Non s’aspetta quel gesto e, soprattutto, non se lo aspetta da uno sconosciuto. Beh, questo no, sconosciuto proprio no. Conosco la signora da quando ero bambino e lei conosce me. La donna ha consumato un’età che le ha fatto perdere il controllo del corpo, ma la mente è ancora vigile. Il mio gesto la mette in sospetto, gira il viso e guarda torva chi le ha preso la torcia. Mi fissa e mi riconosce: “Si’ ‘u marito d’Ornella ” – mi dice, e si quieta.
Ha una figura rattrappita. Il corpo s’è ristretto, le spalle rimpicciolite, le gambe rinsecchite. Traballa e, nonostante questo, sfida lo scuro delle strade, la sconnessione dei basoli, la spinta del vento e va. Al mercato di mattina e in chiesa di pomeriggio.
Tiene vivo il corpo, sostiene la sua socialità, puntella la sua anima.
Questa immagine mi appare analoga alla comunità ponzese.
Difende l’esistenza come può. Non ha una struttura portante potente, la nostra comunità. Su malferme gambette poggia la sua economia. Insicura perché fondata sull’andamento dell’estate. Che, se è confortata dal tempo clemente, se la sostiene il blocco del turismo all’estero, se la congiuntura economica è favorevole, se… se… se tutte queste condizioni si intrecciano positivamente, allora la comunità isolana potrà contare su una esistenza florida. Ma i se sono tanti e l’imprevedibilità favorisce l’insicurezza. Soprattutto la sua gestione si mostra priva di una visione. Tutto poggia sul fiuto degli isolani. Oggi, improvvisati imprenditori turistici.
Sorregge questa presunzione imprenditoriale la generosità e la bellezza del patrimonio naturale dell’isola. Indifesa però nei confronti dei colpi dovuti alla fragilità litica dell’isola, all’assalto del turismo di massa, sia a terra, sia a mare. Con una eredità culturale che si va sfaldando in conseguenza dell’assottigliamento della residenzialità invernale.

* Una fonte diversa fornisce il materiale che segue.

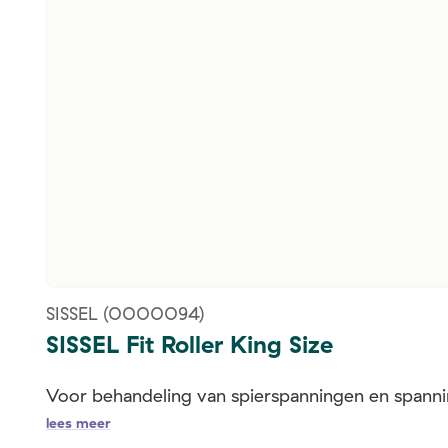
SISSEL
(0000094)
SISSEL Fit Roller King Size
Voor behandeling van spierspanningen en spanni
lees meer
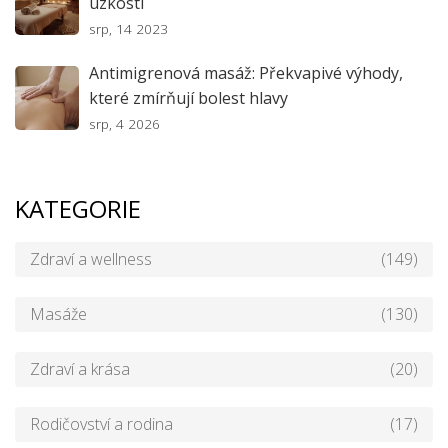
úzkosti
srp, 14 2023
Antimigrenová masáž: Překvapivé výhody,
které zmírňují bolest hlavy
srp, 4 2026
KATEGORIE
Zdraví a wellness
(149)
Masáže
(130)
Zdraví a krása
(20)
Rodičovství a rodina
(17)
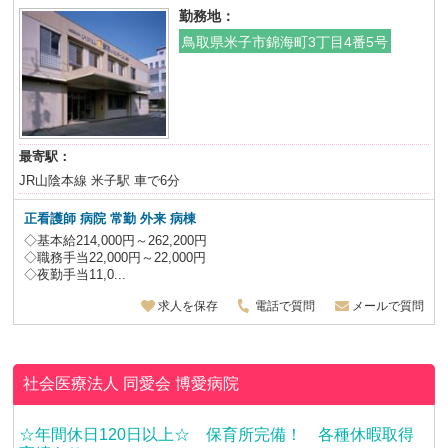
勤務地：
鳥取県米子市錦海町3丁目4番5号
最寄駅：
JR山陰本線 米子駅 車で6分
正看護師 病院 常勤 外来 病棟
◇基本給214,000円～262,200円
◇職務手当22,000円～22,000円
◇夜勤手当11,0...
求人を保存
電話で質問
メールで質問
社会医療法人 同愛会
博愛病院
☆年間休日120日以上☆ 保育所完備！ 各種休暇取得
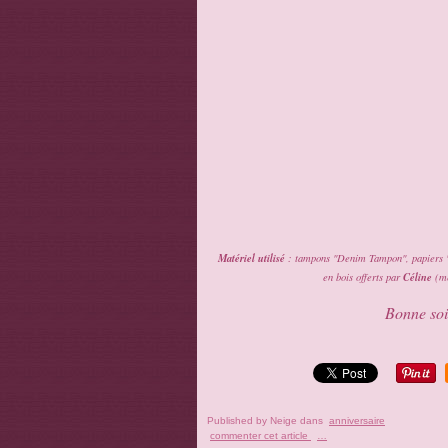
Matériel utilisé
: tampons "Denim Tampon", papiers "To
Céline
en bois offerts par
(me
Bonne soir
Published by Neige
dans
anniversaire
commenter cet article
…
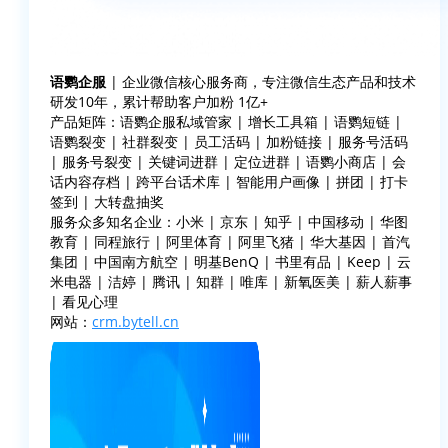
语鹦企服
| 企业微信核心服务商，专注微信生态产品和技术
研发10年，累计帮助客户加粉 1亿+
产品矩阵：语鹦企服私域管家 | 增长工具箱 | 语鹦短链 |
语鹦裂变 | 社群裂变 | 员工活码 | 加粉链接 | 服务号活码
| 服务号裂变 | 关键词进群 | 定位进群 | 语鹦小商店 | 会
话内容存档 | 跨平台话术库 | 智能用户画像 | 拼团 | 打卡
签到 | 大转盘抽奖
服务众多知名企业：小米 | 京东 | 知乎 | 中国移动 | 华图
教育 | 同程旅行 | 阿里体育 | 阿里飞猪 | 华大基因 | 首汽
集团 | 中国南方航空 | 明基BenQ | 书里有品 | Keep | 云
米电器 | 洁婷 | 腾讯 | 知群 | 唯库 | 新氧医美 | 薪人薪事
| 看见心理
网站：
crm.bytell.cn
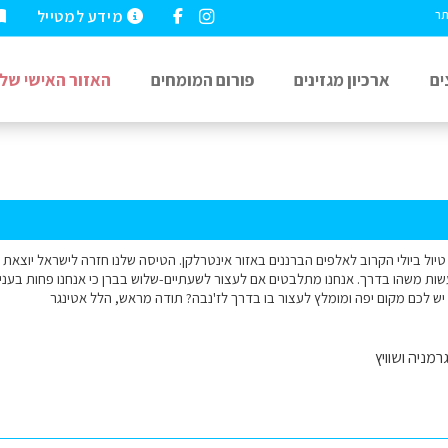
מידע למטייל
תר
ים
ארכיון מגזינים
פורום המומחים
האזור האישי שלי
טיול ביולי הקרוב לאלפים הברננים באזור אינטרלקן. הטיסה שלנו חזרה לישראל יוצאת
לעשות משהו בדרך. אנחנו מתלבטים אם לעצור לשעתיים-שלוש בברן כי אנחנו פחות בעניין
ו'. יש לכם מקום יפה ומומלץ לעצור בו בדרך לז'נבה? תודה מראש, הלל אטינגר
רמניה ושוויץ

Eppure non recede. Priva di una direttiva istituzionale e soggetta all’improvvisazione paesana, la comunità isolana affronta gli inverni con tenacia.
Talune criticità potrebbero essere affrontate e vinte. Mi riferisco, ad esempio, alla stupida divaricazione fra i due borghi: Le Forna e il Porto. Il tempo è maturo perché il contrasto evapori. L’isola si appalesa sempre più come una sola entità antropologica da tutelare nell’aspetto sociale, in quello istituzionale, in quello ecosistemico. Chi insuffla sulla divisione non solo è miope ma anche malfidato. Le Forna è il polmone salubre dell’isola perché ne rappresenta la zona dove la permanenza è più serena e più a dimensione familiare (mi riferisco al turismo). Soffre di alcune dipendenze che potrebbero essere colmate.
Potrei immergermi in argomenti di politica locale e… forse mi troverei senza fiato. Le Forna e i Fornesi attendono da anni che l’amministrazione giochi la sua efficienza sull’eliminazione delle ‘dipendenze’ dal Porto.
Mi fermo qui.
Mi chiedo: cosa resterà? E’ domanda retorica.
Resterà, ne sono certo, la lamentala della gente comune. E’ da mezzo secolo che implora. S’era studenti in calore di politica e già in un giornalino strampalato (Punto Rosso – anni ‘60) si mettevano in evidenza i mali della nostra isola. Resterà la delusione di non averne fatto oggetto di politica attiva. E con essa il rammarico.
L’anziana mi guarda inespressiva e si avvia nella sua strada buia, nella sera che ci avvolge tutti.